* _TO DO_
Search the material for the word "Haftada" and copy every line in which it occurs.

* _THE DATA_

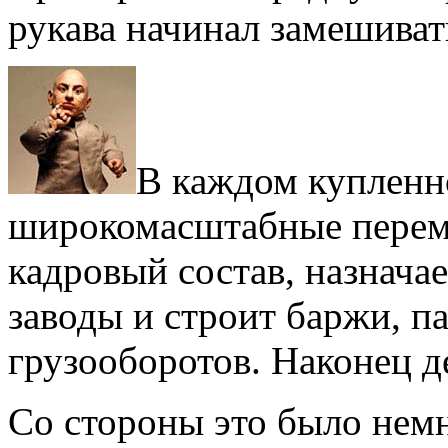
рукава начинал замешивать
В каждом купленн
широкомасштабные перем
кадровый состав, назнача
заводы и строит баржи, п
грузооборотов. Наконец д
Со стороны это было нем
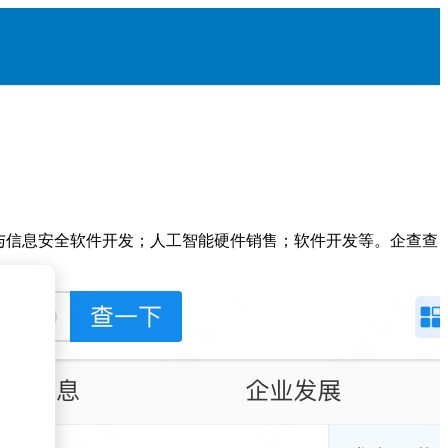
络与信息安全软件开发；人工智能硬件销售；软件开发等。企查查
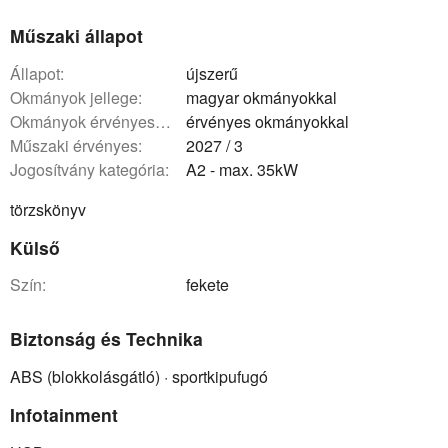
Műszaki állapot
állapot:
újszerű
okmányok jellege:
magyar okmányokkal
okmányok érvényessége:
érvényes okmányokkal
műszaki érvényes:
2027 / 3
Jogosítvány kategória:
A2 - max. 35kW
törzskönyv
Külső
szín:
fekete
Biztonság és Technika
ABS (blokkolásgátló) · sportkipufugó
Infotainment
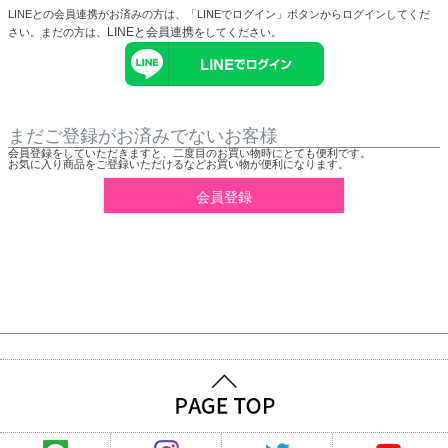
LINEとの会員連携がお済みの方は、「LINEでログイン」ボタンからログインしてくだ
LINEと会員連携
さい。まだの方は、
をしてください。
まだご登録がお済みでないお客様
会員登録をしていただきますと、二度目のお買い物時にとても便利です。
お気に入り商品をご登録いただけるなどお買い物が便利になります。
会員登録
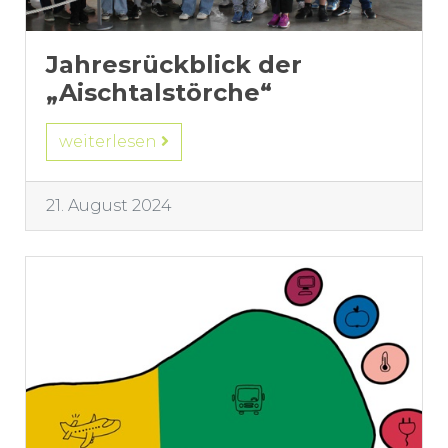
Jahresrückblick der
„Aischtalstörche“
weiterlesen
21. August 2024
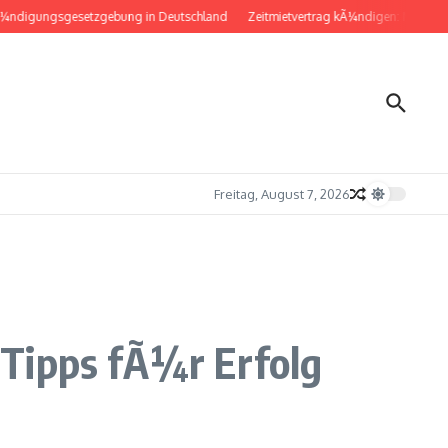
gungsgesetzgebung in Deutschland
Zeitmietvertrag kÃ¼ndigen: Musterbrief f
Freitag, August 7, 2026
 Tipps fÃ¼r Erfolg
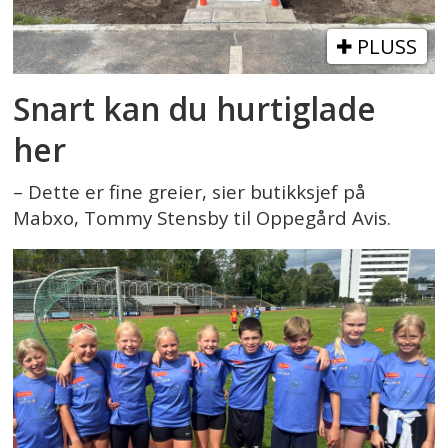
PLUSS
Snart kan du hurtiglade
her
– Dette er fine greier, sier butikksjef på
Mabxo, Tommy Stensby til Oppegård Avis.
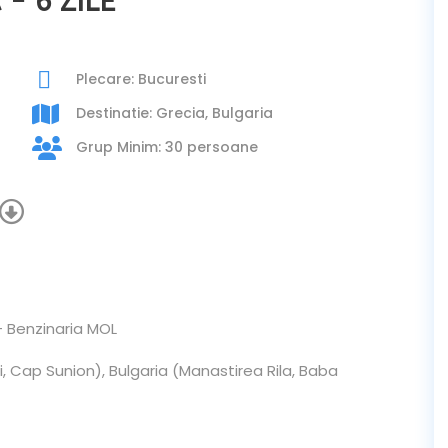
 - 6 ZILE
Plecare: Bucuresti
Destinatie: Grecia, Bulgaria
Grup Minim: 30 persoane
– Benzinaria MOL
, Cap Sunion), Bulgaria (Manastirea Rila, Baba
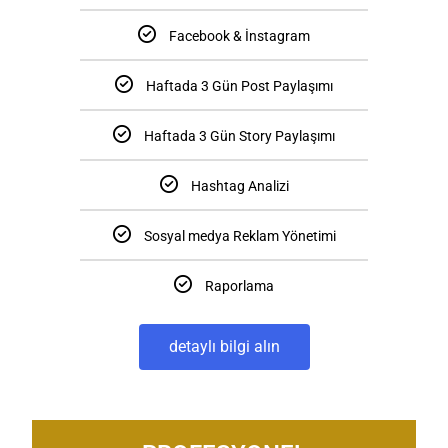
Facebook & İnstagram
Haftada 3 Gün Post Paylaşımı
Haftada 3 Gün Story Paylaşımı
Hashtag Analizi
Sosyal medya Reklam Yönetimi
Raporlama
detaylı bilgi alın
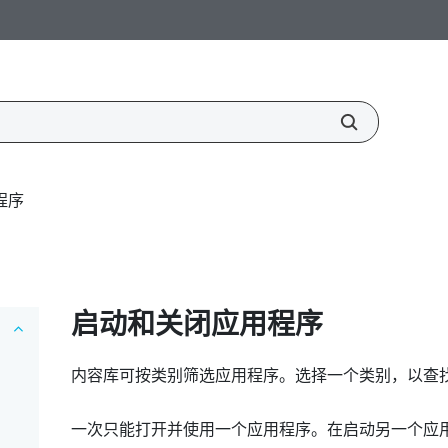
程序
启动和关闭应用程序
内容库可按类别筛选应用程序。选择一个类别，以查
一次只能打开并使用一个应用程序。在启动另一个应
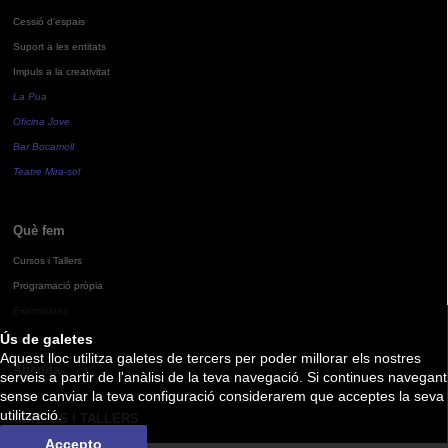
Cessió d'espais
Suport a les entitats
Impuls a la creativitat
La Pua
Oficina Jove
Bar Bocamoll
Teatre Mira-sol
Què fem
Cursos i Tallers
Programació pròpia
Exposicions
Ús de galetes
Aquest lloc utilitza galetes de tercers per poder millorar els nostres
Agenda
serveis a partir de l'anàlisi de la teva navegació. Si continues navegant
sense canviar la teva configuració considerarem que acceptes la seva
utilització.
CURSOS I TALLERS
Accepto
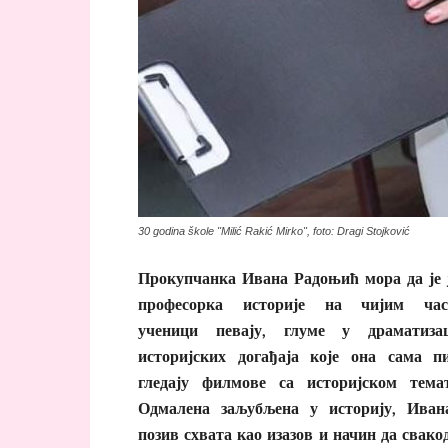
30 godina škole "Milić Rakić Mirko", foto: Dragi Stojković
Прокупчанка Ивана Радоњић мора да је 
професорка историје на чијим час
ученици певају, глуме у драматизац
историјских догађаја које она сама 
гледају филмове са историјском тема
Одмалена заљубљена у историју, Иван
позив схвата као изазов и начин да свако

* _ANSWER BOX_
Haftada 3 Gün Post Paylaşımı
Haftada 3 Gün Story Paylaşımı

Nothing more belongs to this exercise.